Segundo a Pesquisa Nacional por Amostra de Domicílios (PNAD), no terceiro trimestre de 2021, a taxa de desemprego era de 12,6%. No entanto, ao analisarmos os dados com os recortes de raça, gênero e faixa etária, descobrimos um detalhe importante: destas pessoas, jovens mulheres negras são a parcela mais afetada pela dificuldade de inserção saudável no mercado de trabalho. Entre as pessoas de 14 a 29 anos, a taxa chegava a 21,9%. Já entre as mulheres negras de todas as idades, a média era de 18,9%. No contexto da Região Metropolitana de São Paulo, considerado um dos mais importantes polos econômicos do país, o desemprego entre jovens mulheres negras alcançou a marca de 31,3%. O que estes números podem nos dizer sobre a vida e as desigualdades enfrentadas por estas jovens?

De olho nos números, de olho na vida

Marcadores sociais como raça, classe, gênero e faixa etária colocam uma lupa sobre o problema; podendo nos revelar o tamanho, a profundidade e a complexidade da crise a qual certos grupos estão submetidos. Se a inclusão produtiva no mercado de trabalho para as juventudes já é uma questão importante, por que ela se agrava ainda mais quando estamos falando de mulheres negras?

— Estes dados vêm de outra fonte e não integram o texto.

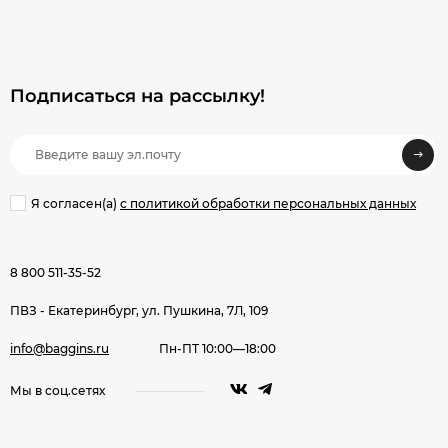
Подписаться на рассылкy!
Я согласен(a)
с политикой обработки персональных данных
8 800 511-35-52
ПВЗ - Екатеринбург, ул. Пушкина, 7Л, 109
info@baggins.ru
Пн-ПТ 10:00—18:00
Мы в соц.сетях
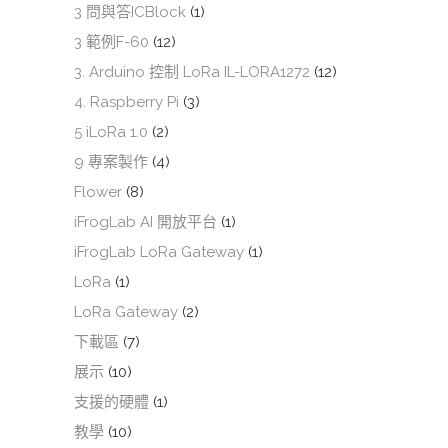
3 問與答ICBlock
(1)
3 範例F-60
(12)
3. Arduino 控制 LoRa IL-LORA1272
(12)
4. Raspberry Pi
(3)
5 iLoRa 1.0
(2)
9 專案製作
(4)
Flower
(8)
iFrogLab AI 開放平台
(1)
iFrogLab LoRa Gateway
(1)
LoRa
(1)
LoRa Gateway
(2)
下載區
(7)
展示
(10)
支援的硬體
(1)
教學
(10)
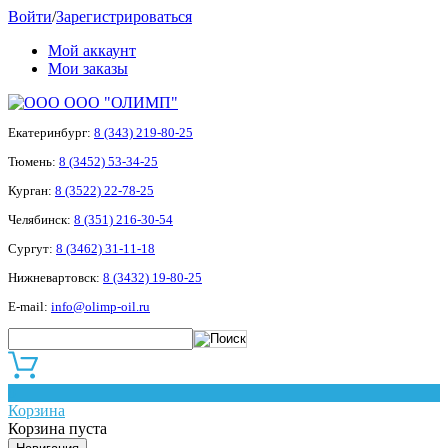
Войти
/
Зарегистрироваться
Мой аккаунт
Мои заказы
ООО "ОЛИМП"
Екатеринбург:
8 (343) 219-80-25
Тюмень:
8 (3452) 53-34-25
Курган:
8 (3522) 22-78-25
Челябинск:
8 (351) 216-30-54
Сургут:
8 (3462) 31-11-18
Нижневартовск:
8 (3432) 19-80-25
E-mail:
info@olimp-oil.ru
0
Корзина
Корзина пуста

É importante ter um olhar mais cuidadoso neste momento, enriquecendo as análises com aspectos sociológicos que devem ser considerados. No caso do grupo em questão, estas jovens já têm que enfrentar a sobrecarga do trabalho doméstico – geralmente atribuído às mulheres, que acabam precisando lidar com jornadas triplas para “dar conta de tudo”. O racismo estrutural também é outro fator importante no que diz respeito não só à dificuldade no acesso ao mercado de trabalho, mas também à fragilidade nos vínculos empregatícios e aos inúmeros casos de informalidade na prestação de serviços.

Diante deste cenário, no que diz respeito à superação das desigualdades, qual é o papel do poder público? Como o setor privado pode atuar para contribuir com o aumento da inclusão de jovens mulheres negras no mercado de trabalho formal? E a sociedade civil, como pode colaborar na construção destas estratégias? É isso que o projeto “Mude com Elas – Multiatores superando a desigualdade de gênero e raça” pretende debater em um encontro virtual na próxima semana.

Sobre o evento

O 4º Encontro de Reflexão Mude com Elas acontecerá na quarta-feira, dia 25 de maio, às 10h BRT. Conheça os especialistas convidados para compor a mesa de debate:

  • Pedro dos Santos Bezerra Neto – Engenheiro pós-graduado em estatística aplicada e pesquisador em estatísticas do trabalho e rendimento.
  • Camila Almeida – Coordenadora Nacional de Projeto no escritório brasileiro da OIT – Organização Internacional do Trabalho.
  • Stephanie Felicio – Conselheira Municipal da Juventude de São Paulo.

O evento é aberto ao público geral e contará com a presença de representantes das organizações que formam a Rede Multiatores Mude com Elas, bem como das jovens multiplicadoras do projeto. No entanto, as vagas são limitadas.

Para participar, é preciso realizar inscrição prévia a partir do formulário:

O link para acessar a sala do Zoom será enviado com antecedência para o e-mail fornecido no cadastro.

Programação

10h – Abertura
10h05 – Jovens mulheres negras no mercado de trabalho: o que dizem os dados da PNAD Contínua do IBGE?
10h35 – Comentários dos especialistas convidados
11h05 – Microfone aberto: reflexões e proposições dos participantes e especialistas
12h – Encerramento

Sobre o projeto

O ‘Mude com Elas – Multiatores superando a desigualdade de gênero e raça’ é uma iniciativa implementada em parceria pela Ação Educativa, AHK São Paulo – Câmara de Comércio e Indústria Brasil-Alemanha em São Paulo e do escritório da Terres des Hommes Alemanha em São Paulo, com apoio da Viração Educomunicação por meio da Agência Jovem de Notícias.